Since then, she’s produced more than eighty action-packed novels, many of which have made USA TODAY and Waldenbooks bestseller lists. More than ten million copies of her works are in print in thirty countries. Named Oklahoma’s Writer of the Year and the Oklahoma Female Veteran of the Year, Merline is also a recipient of Romance Writers of America’s prestigious RITA® Award.
Dear Reader,
Have you ever planned the perfect vacation, only to have one disaster after another occur? That’s what happened when we jaunted down to Cabo San Lucas with our best pals, Neta and Dave. But even disasters can turn into fun with the right attitude—and they make terrific fodder for books!
I hope you enjoy this, the latest in my Code Name: Danger series. And be sure to check my website at www.merlinelovelace.com for news, information, contests, and releases yet to come.
Merline Lovelace
Sweat trickled down his temple, into his eye. Impatiently, Wolf blinked it away. He and his team had kept the hacienda perched atop a sun-baked cliff under surveillance for two days and two long nights now. From all indications, the bastard who owned it would make his move soon. And when he did, Wolf would take him down.
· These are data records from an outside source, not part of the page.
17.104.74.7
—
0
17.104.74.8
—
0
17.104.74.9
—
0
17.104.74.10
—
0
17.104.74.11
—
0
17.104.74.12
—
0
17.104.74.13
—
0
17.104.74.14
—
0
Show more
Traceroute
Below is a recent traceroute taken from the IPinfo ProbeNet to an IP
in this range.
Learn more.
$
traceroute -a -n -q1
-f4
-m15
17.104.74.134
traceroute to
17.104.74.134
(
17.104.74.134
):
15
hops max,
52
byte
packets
In the meantime, he was close to broiling under the afternoon sun. Summers in this corner of Mexico’s Los Cabos Peninsula could be brutal. October wasn’t much better. It didn’t help that the azure sea shimmered in the distance, making a mockery of the sweat plastering his camouflage shirt to his back and—
“El Lobo!”
The low exclamation brought his gaze whipping to the man stretched out a few feet away on the dry, baked earth. He was one of Mexico’s elite, handpicked by Wolf’s counterpart for this op. Like Wolf, he was covered from head to toe in desert fatigues and dripping in sweat.
“Someone comes,” he whispered urgently. “A woman. Not from here, I think.”
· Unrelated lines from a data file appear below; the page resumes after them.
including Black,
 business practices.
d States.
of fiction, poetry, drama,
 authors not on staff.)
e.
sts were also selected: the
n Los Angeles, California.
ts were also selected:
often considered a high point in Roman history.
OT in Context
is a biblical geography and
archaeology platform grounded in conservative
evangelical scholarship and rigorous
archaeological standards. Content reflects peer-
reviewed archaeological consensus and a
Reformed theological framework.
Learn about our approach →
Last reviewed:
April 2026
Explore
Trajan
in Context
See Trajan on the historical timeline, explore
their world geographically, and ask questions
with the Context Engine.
He edged to one side so Wolf could take his place at the high-powered scope. Tripod mounted and over a foot long when fully extended, the scope packed almost enough power to pick out Neil Armstrong’s footprints on the moon. More than enough to display in startlingly precise detail, the female trudging along the unpaved road leading to the hacienda they were keeping under surveillance.
His jaw locked, Wolf catalogued sweat-streaked, honey-brown hair showing beneath a wide-brimmed straw hat. Oversize designer sunglasses hid the upper half her face, but the lower half showed a mouth set in tight lines. A rumpled linen sundress in a pale green color, bared shoulders showing the first flush of sunburn.
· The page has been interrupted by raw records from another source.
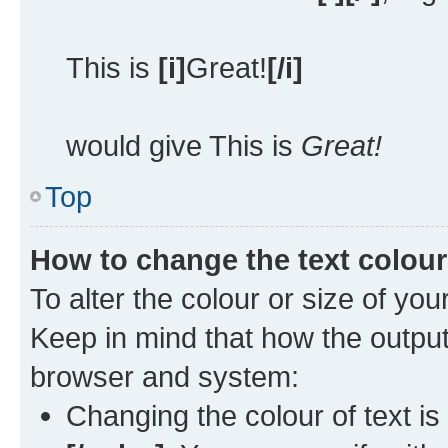
This is
[i]
Great!
[/i]
would give This is
Great!
Top
How to change the text colour
To alter the colour or size of you
Keep in mind that how the outpu
browser and system:
Changing the colour of text is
“That’s it,” Wolf growled, when she paused at the gate cut into the high walls surrounding the hacienda’s vast acreage and tipped her sun glasses to peer at the phone box beside the gate. “Com’on, chica. Take ‘em off and give me a good target.”
He centered the crosshairs on her face. Slowly, so slowly, she slid the glasses down an inch. Two.
With a grunt of satisfaction, Wolf nailed her.
Autumn had painted the chestnut trees lining the quiet side street in the heart of Washington D.C.'s embassy district with brilliant color. The blazing reds and oranges and golds lent a festive, almost carnival air to the stately town houses shaded by their branches.
There was nothing festive in the air inside the town house midway down the block, however. A bronze plaque beside the door identified the building as home to the offices of the President’s Special Envoy. Most Washington insiders knew the special envoy was one of those meaningless titles given by various administrations over the years to wealthy campaign contributors who wanted to rub elbows with the country’s movers and shakers.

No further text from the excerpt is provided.